By the time the war was viewed as clearly lost by the axis powers the allied war machine was just reaching its full potential and could completely dominate the axis. Since these allied forces were created at great expence and could not be maintained in peacetime there was great incentive to use them to decisively defeat all opposition prior to demobalization.
So the Japanese had little negotiating leverage in 1944/45.
The only hope would seem to be for Japan to win a decisive victory early. Say they win Midway big and then realize that they are going to lose the war!!! So they offer peace on very reasonable terms giving back most conquered territory. Of course not much chance of that as imagine the "victory disaese" after them wining a Midway.
My scenario assumes that Japan opens with a declaration of war and runs through the SRA, but doesn't give America as big a reason to come back fast. Germany declares like it actually did. The WPD then decides to go after Germany, but King doesn't have the 'revenge' motivation on his side to keep the Navy strong in the Pacific.
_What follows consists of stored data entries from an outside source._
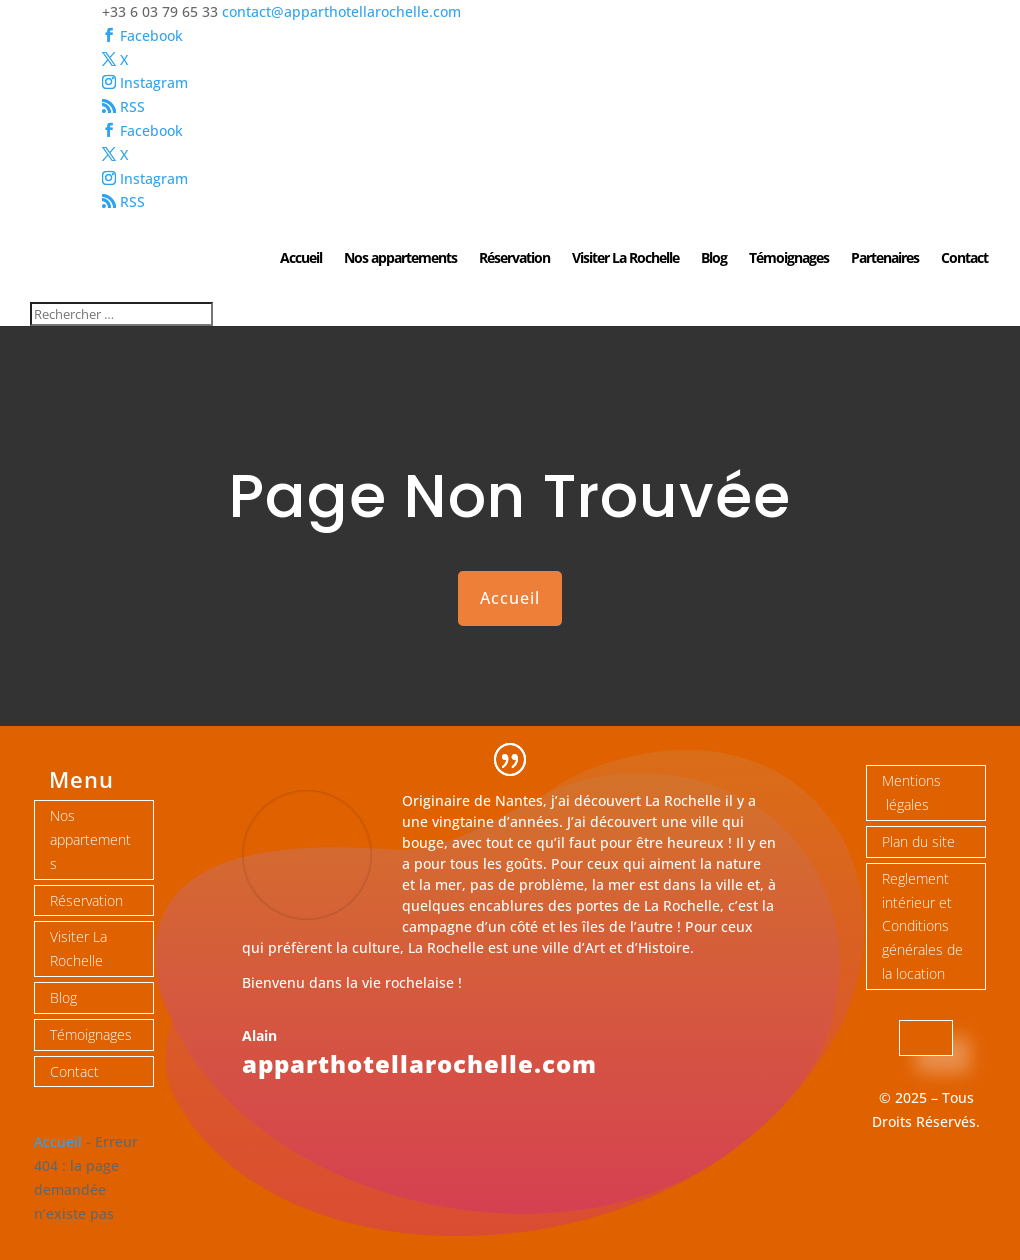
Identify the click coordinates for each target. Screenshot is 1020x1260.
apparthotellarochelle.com (419, 1063)
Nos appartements (400, 259)
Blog (714, 259)
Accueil (301, 259)
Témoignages (789, 259)
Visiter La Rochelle (625, 259)
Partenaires (885, 259)
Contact (964, 259)
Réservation (514, 259)
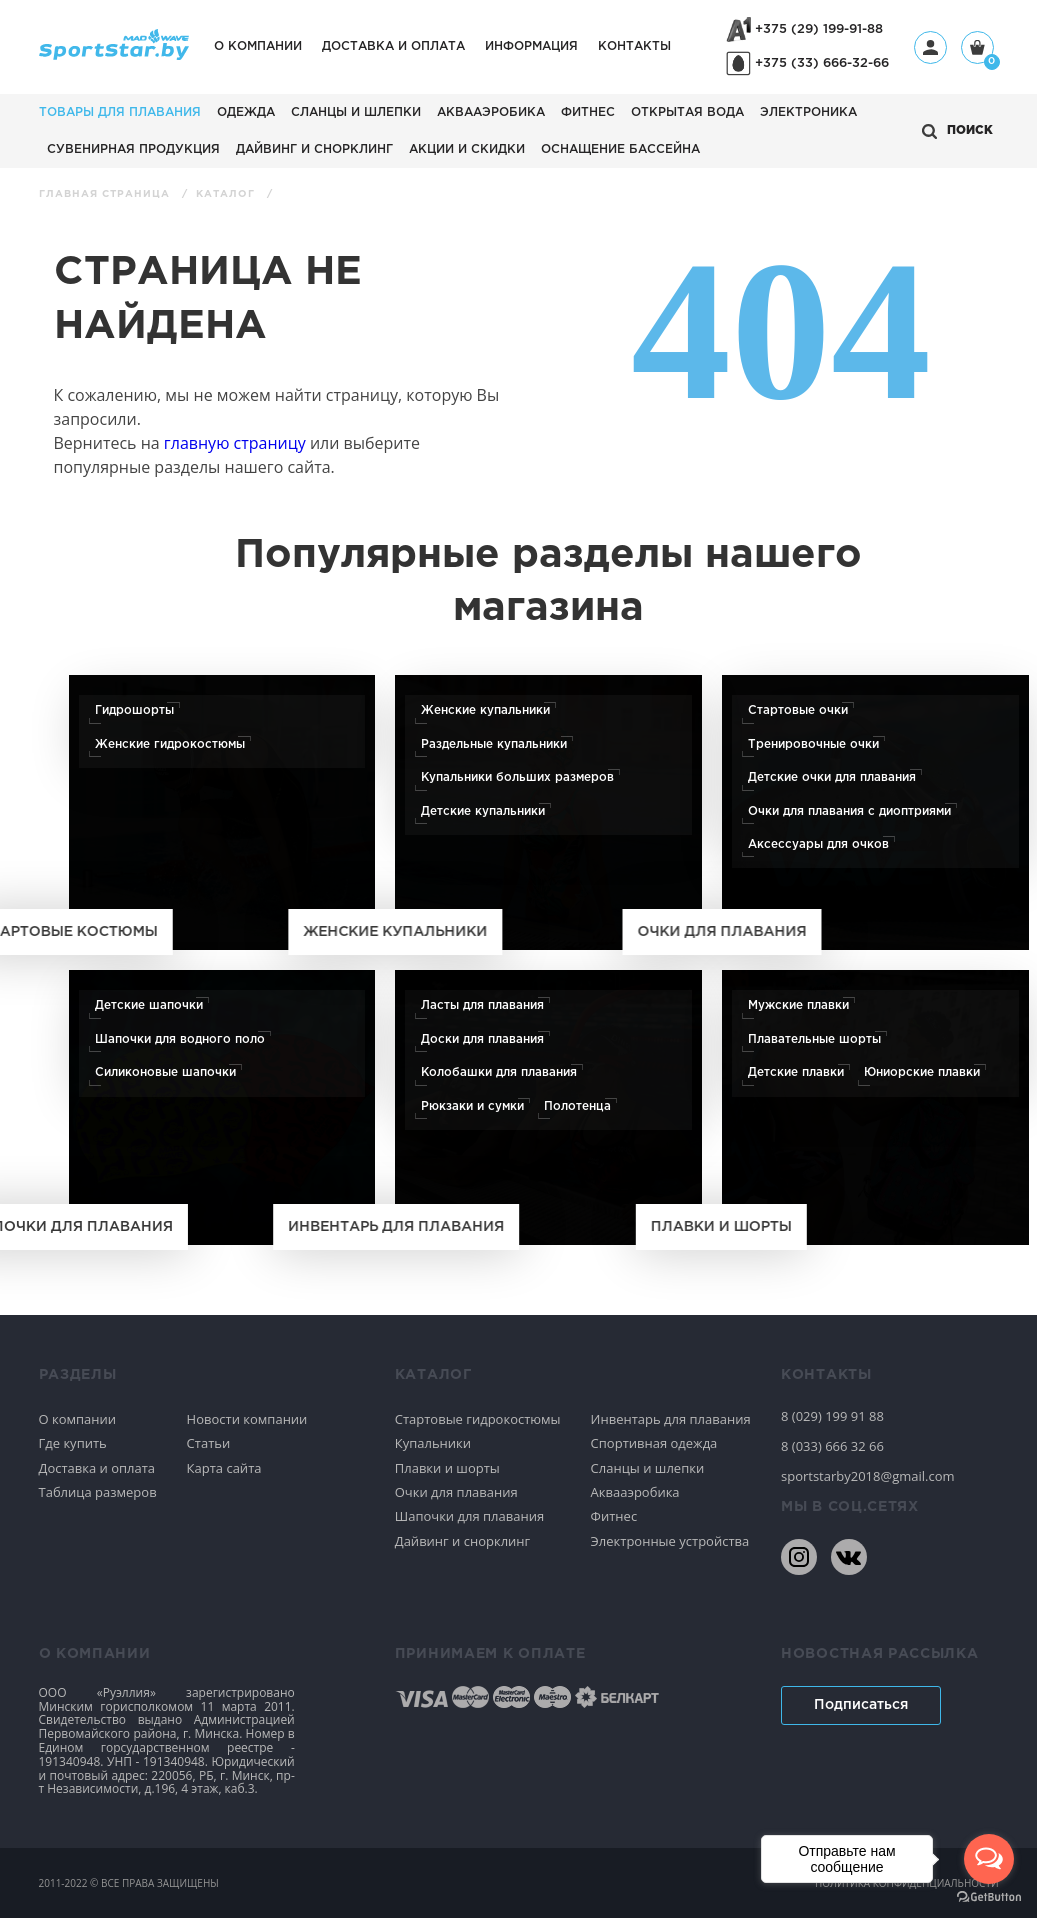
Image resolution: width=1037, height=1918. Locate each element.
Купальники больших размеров (517, 777)
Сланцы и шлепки (356, 112)
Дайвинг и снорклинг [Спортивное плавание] (462, 1541)
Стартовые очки (798, 710)
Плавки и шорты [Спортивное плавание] (447, 1468)
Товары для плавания (120, 112)
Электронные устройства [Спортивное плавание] (670, 1541)
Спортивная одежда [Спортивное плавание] (654, 1443)
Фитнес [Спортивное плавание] (614, 1516)
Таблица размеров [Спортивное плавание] (98, 1492)
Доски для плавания (482, 1039)
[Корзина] (977, 49)
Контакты (634, 46)
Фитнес (588, 112)
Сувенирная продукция (133, 149)
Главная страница (106, 194)
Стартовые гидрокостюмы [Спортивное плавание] (478, 1419)
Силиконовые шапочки (165, 1072)
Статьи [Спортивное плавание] (209, 1443)
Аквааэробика (491, 112)
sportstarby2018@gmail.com (868, 1476)
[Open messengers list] (989, 1859)
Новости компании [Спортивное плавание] (247, 1419)
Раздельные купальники (494, 744)
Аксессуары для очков (818, 844)
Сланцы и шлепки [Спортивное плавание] (648, 1468)
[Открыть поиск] (957, 131)
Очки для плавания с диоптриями (849, 810)
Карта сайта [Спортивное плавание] (224, 1468)
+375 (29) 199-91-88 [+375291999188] (819, 29)
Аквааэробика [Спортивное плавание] (635, 1492)
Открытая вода (687, 112)
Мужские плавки (798, 1005)
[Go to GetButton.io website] (989, 1897)
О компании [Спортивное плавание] (78, 1419)
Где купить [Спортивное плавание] (73, 1443)
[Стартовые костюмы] (222, 812)
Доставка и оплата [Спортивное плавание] (97, 1468)
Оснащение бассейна (620, 149)
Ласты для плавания (482, 1005)
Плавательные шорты (814, 1039)
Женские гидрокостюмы (169, 744)
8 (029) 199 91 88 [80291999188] (832, 1416)
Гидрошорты (134, 710)
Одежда (246, 112)
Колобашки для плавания (499, 1072)
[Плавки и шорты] (875, 1107)
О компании (258, 46)
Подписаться (861, 1705)
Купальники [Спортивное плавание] (433, 1443)
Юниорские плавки (922, 1072)
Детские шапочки (149, 1005)
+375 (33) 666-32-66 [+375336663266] (822, 63)
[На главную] (114, 54)
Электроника (808, 112)
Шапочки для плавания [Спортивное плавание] (469, 1516)
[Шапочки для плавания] (222, 1107)
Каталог (227, 194)
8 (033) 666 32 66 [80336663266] (832, 1446)
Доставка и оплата (393, 46)
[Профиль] (930, 47)
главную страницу (235, 443)
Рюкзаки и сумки (472, 1105)
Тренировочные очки (813, 744)
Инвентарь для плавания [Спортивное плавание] (671, 1419)
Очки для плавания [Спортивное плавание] (456, 1492)
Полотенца (577, 1105)
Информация (531, 46)
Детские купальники (483, 810)
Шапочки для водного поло (179, 1039)
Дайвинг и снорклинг (314, 149)
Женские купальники (485, 710)
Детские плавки (796, 1072)
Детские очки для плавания (832, 777)
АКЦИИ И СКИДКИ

Then instead of 70% of war production going to the ETO, it's 90%, and the Pacific is like Burma.
BTW, the Navy war planning was a bit unrealistic, and the engineers running the surface through train was planning to take the eastern mandates whether or not we had the resources to take Truk and Mindanao. So the US Battle Fleet meets the KB off Kwajalein. Care to make any bets on the outcome? And since our hotheads walked into it, rather than the IJN sneak attacking us at Pearl, it's both more final and more embarrassing.